Нечего голову без толку ломать. Все равно никогда не понять побудительных причин Гришкиных поступков. Он человек неожиданный, потенциальный предатель, как и всякий Близнец. Неожиданностью повадок и коварством натуры он и привлекателен до неотразимости!
Повертел в руках дискету. Откуда взялось это предчувствие, что она очень многое значит для него? В принципе, прочесть дискету можно было бы прямо сейчас, включив ноутбук снова, однако Резвуну не хотелось задерживаться. Разумеется, он не боялся покойников и не верил, что Малюта вдруг откроет простреленный глаз и задаст какой-нибудь сакраментальный вопрос, как и подобает ожившему мертвецу, но принцип всякого нормального преступника – как можно скорее покинуть место преступления. Конечно, он всего-навсего убил того, кто с минуты на минуту мог сделаться его собственным убийцей, то есть как бы в порядке необходимой самообороны, но… но если его сейчас застукают ажаны, вряд ли они станут выслушивать его доводы.
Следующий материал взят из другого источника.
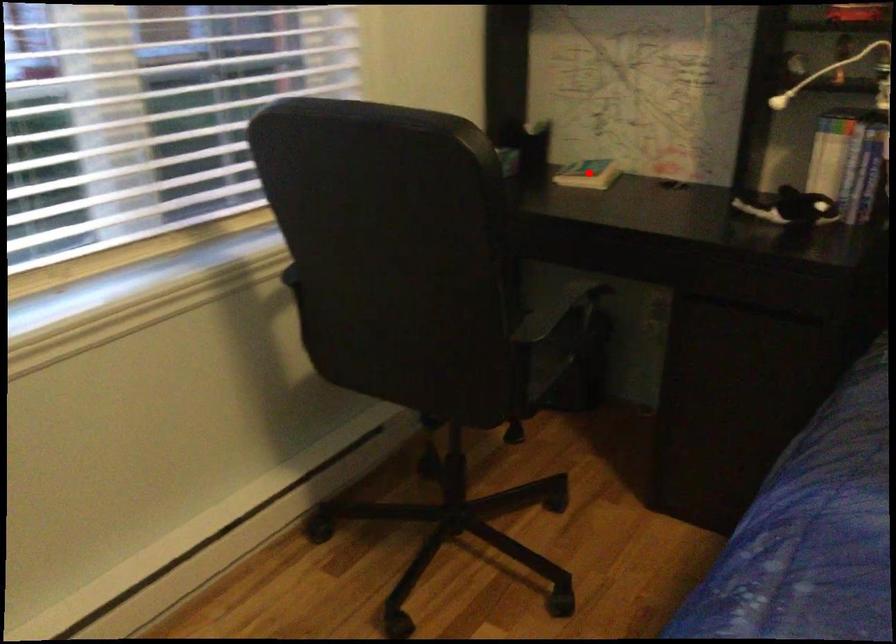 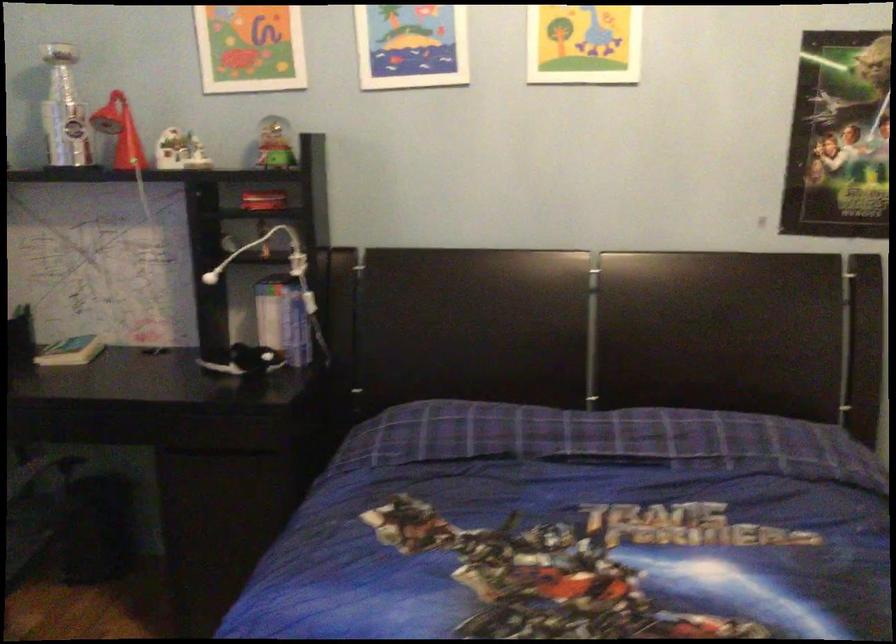 Where in the second image is the point corresponding to the highlighted location from the first image?

(71, 351) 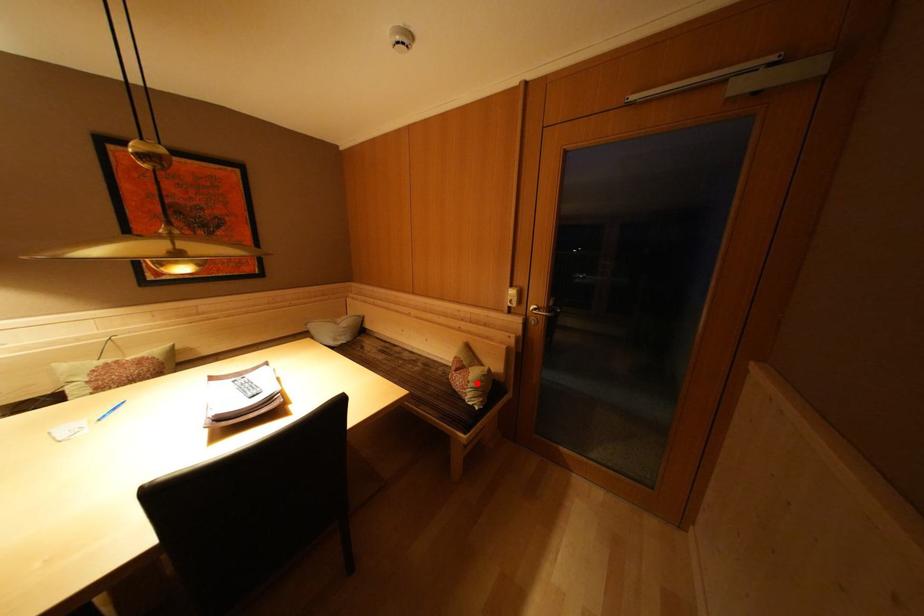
Поэтому он сунул дискету в карман, решив, что проверит ее на досуге, и больше из вещей, принадлежавших Малюте, не тронул ничего, кроме маленького фонарика и… паспорта. Паспорт был на имя громадянина Павло Малютко из вильной, самостийной и жовто-блакитной страны Хохляндии.
– Гоп, мои гречаники! – тихонько пропел Резвун, вглядываясь в изображенное на фотографии напряженное лицо под темно-русым чубом. Пятерней начесал себе волосы на лоб… Нет, такие штуки надо делать перед зеркалом. Да и без краски не обойтись…
Документ Павло Малютко был надежно захован в кармане Резвуна. После этого он задумчиво потер пальцы, будто прикидывая, как быть дальше. Он не чувствовал ни малейшего волнения, ни страха наедине с мертвецом. Обошел тело, всмотрелся в своды «слухового отверстия», подсвечивая себе фонариком. Как он убедился еще прошлой ночью, облазив чуть не все сточные сооружения на набережной Луары, ничего похожего на описанные Малютой бездонные пропасти в них не было. Все забрано очень прочными решетками, вдобавок такого диаметра, что даже ребенок застрянет, не говоря о взрослом мужике. И труп не скроешь… Впрочем, у Резвуна такой надобности не было. Поэтому он вылез из каменного «уха», огляделся, взобрался на набережную, перемахнул через парапет и пошел, бесшумно ступая в своих мягких туфлях и с немалым облегчением вдыхая теплый, пронизанный легким лунным светом воздух.
Впрочем, шел Резвун торопливо, наслаждаться тихой ночью времени особо не было. Ему нужно было успеть на последний скоростной поезд в Париж.